German painter (1787–1861)

Johann David Passavant (18 September 1787 - 17 August 1861) was a German painter, curator and artist.

==Biography==
Passavant was born in 1787 in the Free City of Frankfurt, now part of Germany. His interest in the arts was evident by an early correspondence with the artist Franz Pforr (1788–1812). He moved to Paris in 1809 to further his business interests. He returned to Frankfurt in 1824 where art history evermore occupied his interest. His Tour of a German artist in England (1833 in German; 1836 translated into English by Lady Eastlake) remains a significant source for art historians, as do his catalogues of old master prints, whose numbering is still followed by some collections.
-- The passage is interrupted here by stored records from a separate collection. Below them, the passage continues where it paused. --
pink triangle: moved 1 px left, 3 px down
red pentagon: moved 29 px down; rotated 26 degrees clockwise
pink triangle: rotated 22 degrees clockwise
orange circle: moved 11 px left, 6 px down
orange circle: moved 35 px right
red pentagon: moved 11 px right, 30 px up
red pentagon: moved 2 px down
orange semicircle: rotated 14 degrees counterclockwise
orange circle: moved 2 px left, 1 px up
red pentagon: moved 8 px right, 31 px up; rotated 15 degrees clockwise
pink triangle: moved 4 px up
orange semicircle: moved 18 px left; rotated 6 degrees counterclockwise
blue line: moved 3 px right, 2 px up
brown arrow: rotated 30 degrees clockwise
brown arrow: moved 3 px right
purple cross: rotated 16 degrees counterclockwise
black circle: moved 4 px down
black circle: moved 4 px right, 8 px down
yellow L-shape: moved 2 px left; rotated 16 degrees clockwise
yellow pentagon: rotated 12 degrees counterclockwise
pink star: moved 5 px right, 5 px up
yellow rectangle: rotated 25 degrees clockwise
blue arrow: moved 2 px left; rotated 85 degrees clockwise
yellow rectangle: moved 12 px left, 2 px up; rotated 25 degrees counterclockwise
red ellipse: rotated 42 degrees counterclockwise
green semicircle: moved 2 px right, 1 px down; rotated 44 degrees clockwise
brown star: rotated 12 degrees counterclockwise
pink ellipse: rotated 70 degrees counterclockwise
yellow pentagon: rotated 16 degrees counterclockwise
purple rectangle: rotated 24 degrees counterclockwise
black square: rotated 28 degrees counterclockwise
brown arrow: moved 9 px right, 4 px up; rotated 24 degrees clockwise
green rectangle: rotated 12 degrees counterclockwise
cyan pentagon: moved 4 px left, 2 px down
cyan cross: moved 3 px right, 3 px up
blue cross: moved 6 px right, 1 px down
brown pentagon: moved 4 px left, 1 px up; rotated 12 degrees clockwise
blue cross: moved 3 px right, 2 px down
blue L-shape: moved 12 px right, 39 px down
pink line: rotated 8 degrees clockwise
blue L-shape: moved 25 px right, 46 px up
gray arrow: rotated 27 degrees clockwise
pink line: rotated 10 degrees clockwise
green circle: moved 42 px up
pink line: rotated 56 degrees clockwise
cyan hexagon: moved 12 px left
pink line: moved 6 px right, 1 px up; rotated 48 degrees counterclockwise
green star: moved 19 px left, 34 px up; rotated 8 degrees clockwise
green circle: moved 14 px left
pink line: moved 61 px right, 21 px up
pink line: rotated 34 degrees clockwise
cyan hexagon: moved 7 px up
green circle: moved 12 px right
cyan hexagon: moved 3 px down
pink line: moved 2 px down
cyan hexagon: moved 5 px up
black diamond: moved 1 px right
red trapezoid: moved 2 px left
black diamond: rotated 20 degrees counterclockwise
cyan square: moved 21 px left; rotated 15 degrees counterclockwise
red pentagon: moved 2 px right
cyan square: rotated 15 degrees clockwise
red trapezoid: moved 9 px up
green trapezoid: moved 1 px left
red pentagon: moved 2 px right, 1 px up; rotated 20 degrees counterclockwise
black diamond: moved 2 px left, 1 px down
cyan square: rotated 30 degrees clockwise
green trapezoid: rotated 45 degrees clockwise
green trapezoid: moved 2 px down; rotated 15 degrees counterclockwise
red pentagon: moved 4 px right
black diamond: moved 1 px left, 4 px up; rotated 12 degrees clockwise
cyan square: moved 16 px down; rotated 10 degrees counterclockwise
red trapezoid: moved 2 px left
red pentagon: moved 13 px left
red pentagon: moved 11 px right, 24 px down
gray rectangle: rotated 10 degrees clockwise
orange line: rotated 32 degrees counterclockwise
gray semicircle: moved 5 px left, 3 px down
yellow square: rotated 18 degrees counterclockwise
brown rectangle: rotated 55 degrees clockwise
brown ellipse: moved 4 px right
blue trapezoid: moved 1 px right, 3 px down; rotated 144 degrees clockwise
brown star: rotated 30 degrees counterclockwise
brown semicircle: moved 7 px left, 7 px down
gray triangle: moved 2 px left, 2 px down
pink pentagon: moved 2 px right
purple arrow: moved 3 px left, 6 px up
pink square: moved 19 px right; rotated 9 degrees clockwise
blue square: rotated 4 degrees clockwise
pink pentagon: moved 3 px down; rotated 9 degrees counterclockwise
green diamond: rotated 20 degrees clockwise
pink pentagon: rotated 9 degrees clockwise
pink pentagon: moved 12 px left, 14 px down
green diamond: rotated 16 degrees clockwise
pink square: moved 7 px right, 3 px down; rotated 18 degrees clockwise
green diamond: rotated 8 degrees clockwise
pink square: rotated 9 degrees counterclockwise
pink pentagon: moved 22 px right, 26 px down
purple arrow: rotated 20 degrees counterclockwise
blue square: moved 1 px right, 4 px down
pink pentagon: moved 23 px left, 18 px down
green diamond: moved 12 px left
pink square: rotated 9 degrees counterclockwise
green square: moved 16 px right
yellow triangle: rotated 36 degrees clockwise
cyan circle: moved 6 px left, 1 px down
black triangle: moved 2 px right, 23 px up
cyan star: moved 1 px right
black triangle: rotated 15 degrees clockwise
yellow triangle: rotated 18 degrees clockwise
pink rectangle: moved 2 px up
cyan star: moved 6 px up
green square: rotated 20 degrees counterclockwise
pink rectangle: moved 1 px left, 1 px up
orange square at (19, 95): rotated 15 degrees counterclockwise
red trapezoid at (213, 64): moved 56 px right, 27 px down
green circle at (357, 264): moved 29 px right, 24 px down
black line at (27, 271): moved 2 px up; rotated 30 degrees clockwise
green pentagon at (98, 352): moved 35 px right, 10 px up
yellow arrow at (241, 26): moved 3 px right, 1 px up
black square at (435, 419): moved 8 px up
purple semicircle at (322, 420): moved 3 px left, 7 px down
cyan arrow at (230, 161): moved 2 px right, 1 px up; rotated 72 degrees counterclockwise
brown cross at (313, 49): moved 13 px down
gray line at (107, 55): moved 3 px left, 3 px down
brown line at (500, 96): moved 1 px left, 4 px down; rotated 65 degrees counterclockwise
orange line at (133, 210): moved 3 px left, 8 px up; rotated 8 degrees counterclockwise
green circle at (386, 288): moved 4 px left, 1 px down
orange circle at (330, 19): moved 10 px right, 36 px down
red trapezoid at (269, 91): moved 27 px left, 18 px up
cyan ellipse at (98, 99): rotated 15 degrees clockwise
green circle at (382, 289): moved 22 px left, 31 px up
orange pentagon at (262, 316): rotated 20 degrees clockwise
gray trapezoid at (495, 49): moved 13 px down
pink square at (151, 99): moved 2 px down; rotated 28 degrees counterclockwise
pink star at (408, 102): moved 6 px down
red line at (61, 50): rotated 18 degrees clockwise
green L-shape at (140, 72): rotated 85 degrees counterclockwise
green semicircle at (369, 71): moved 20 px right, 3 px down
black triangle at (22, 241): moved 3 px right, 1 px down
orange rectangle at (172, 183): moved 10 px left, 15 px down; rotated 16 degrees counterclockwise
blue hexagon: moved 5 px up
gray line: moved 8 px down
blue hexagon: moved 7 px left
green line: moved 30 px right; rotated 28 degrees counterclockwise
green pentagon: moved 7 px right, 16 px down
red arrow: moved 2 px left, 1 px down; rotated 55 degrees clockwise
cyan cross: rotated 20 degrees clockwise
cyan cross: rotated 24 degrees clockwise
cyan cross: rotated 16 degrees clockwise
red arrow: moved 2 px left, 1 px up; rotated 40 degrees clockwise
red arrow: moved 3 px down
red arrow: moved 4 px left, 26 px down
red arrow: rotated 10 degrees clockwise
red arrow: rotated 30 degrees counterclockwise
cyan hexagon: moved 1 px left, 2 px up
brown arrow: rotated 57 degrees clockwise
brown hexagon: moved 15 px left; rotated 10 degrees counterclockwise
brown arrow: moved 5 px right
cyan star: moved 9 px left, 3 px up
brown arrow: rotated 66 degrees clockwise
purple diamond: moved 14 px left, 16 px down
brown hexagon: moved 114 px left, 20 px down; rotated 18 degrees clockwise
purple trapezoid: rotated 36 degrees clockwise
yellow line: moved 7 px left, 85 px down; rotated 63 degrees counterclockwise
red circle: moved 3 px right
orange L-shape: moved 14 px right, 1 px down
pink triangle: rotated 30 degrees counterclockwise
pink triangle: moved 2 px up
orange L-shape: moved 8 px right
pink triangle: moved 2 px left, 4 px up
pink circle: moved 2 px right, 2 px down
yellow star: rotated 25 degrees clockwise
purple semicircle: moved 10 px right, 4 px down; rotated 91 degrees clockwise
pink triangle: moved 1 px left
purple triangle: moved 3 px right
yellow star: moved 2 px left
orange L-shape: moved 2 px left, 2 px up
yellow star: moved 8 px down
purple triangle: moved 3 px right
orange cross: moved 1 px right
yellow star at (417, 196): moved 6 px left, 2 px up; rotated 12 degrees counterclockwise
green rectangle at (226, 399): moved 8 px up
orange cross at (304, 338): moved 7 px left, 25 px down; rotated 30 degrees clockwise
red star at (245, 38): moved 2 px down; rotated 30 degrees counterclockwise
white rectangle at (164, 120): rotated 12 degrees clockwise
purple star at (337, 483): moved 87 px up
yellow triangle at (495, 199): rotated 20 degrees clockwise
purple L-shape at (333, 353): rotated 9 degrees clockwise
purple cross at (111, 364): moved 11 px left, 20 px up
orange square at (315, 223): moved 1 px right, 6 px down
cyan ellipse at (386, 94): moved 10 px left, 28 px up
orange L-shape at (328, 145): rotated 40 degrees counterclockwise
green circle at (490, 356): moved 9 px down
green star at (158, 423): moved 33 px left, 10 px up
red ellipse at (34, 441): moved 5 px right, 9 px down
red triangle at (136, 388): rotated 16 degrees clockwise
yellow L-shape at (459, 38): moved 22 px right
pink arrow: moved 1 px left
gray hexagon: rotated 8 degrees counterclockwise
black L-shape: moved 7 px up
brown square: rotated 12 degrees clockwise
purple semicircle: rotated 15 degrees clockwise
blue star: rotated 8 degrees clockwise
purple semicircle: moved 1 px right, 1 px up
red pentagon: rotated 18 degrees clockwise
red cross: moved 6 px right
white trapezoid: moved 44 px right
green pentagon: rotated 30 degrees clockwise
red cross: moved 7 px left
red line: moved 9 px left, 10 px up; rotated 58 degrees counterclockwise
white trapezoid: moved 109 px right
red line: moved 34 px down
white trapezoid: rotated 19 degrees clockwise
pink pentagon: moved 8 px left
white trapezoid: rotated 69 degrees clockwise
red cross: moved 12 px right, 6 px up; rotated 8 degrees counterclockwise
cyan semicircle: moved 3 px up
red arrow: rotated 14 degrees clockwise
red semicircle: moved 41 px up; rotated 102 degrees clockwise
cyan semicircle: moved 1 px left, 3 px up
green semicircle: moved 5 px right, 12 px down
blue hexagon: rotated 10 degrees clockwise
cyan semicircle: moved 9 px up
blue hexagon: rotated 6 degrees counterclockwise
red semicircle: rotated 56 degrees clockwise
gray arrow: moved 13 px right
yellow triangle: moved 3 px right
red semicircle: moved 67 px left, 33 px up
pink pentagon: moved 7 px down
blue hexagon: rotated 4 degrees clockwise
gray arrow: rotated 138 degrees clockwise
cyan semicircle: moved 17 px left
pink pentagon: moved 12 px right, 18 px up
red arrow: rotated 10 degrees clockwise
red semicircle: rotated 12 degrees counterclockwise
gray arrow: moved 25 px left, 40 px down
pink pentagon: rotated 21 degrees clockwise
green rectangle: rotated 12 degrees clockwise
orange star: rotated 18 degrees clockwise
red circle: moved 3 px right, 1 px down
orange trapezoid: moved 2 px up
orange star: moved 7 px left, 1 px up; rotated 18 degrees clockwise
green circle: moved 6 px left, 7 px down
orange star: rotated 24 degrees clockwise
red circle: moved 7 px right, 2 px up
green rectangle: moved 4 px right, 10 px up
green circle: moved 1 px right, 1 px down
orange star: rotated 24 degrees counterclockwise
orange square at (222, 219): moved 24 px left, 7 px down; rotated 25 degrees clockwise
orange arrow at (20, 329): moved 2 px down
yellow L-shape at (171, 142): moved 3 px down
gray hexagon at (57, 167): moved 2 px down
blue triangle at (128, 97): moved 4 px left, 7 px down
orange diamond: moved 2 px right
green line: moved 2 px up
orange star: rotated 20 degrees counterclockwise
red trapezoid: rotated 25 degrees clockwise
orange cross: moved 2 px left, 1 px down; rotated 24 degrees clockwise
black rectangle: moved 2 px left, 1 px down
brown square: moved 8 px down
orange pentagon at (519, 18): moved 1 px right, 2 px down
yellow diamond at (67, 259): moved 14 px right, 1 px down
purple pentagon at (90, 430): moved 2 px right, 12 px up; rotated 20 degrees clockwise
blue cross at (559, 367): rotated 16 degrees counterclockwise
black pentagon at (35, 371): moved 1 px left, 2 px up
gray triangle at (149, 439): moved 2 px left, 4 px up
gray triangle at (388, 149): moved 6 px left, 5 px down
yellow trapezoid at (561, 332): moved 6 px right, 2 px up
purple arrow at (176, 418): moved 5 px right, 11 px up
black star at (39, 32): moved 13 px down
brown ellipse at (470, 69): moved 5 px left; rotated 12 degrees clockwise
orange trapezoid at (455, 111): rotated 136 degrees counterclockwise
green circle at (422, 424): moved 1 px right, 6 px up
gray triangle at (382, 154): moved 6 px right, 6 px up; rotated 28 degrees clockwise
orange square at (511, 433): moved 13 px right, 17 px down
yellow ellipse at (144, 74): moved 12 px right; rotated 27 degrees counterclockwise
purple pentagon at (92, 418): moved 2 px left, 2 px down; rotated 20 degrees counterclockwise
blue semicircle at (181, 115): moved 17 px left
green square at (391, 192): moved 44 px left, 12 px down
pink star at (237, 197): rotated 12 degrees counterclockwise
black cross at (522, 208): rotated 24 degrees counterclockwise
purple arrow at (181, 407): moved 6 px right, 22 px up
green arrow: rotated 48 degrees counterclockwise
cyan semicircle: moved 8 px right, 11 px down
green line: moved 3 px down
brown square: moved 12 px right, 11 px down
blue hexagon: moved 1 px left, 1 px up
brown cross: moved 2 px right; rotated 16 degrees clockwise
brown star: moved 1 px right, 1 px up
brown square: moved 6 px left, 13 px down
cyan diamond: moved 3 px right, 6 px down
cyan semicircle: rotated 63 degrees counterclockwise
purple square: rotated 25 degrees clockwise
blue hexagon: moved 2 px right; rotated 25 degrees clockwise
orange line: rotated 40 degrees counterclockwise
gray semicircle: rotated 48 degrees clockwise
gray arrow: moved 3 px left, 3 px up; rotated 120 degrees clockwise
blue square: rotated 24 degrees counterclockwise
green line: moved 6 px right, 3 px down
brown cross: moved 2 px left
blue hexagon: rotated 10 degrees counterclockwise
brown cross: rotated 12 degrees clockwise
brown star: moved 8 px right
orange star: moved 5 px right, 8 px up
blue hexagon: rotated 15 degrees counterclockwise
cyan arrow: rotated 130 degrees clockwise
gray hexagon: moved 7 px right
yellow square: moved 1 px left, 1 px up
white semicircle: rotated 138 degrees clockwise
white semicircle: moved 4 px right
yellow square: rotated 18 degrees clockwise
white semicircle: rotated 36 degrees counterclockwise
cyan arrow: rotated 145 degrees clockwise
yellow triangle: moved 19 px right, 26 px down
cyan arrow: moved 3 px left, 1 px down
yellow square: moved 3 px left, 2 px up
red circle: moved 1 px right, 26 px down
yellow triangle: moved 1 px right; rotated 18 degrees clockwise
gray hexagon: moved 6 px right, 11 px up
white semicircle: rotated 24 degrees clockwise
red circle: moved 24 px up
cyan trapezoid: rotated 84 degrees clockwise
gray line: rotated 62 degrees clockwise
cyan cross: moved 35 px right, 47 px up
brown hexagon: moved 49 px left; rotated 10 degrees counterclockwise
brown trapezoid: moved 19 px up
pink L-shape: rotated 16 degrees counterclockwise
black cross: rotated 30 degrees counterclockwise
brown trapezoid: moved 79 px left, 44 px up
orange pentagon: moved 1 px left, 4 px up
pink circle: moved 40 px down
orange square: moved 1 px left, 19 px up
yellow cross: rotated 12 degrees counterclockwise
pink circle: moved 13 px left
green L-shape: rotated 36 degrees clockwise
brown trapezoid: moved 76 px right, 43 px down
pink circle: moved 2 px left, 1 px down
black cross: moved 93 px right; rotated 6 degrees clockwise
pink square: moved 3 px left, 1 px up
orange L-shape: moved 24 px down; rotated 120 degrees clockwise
In the year 1839 he became Inspektor (curator) of the Städelsches Kunstinstitut in Frankfurt. There he acquired important works in the prints and drawing area, mounted exhibitions, and taught. Passavant developed the three principal genres of art writing important for the next two centuries: the scholarly artistic biography, the aesthetic travelogue, and the reference survey. As a historian, he followed the romantic tradition. His paintings include Holy Family with Elizabeth and John 1819, Städtische Galerie im Städelschen Kunstinstitut, Frankfurt and A Visitation, Christ and the Samaritan c. 1820, Neue Nationalgalerie, Berlin. He died in 1861 in Frankfurt am Main.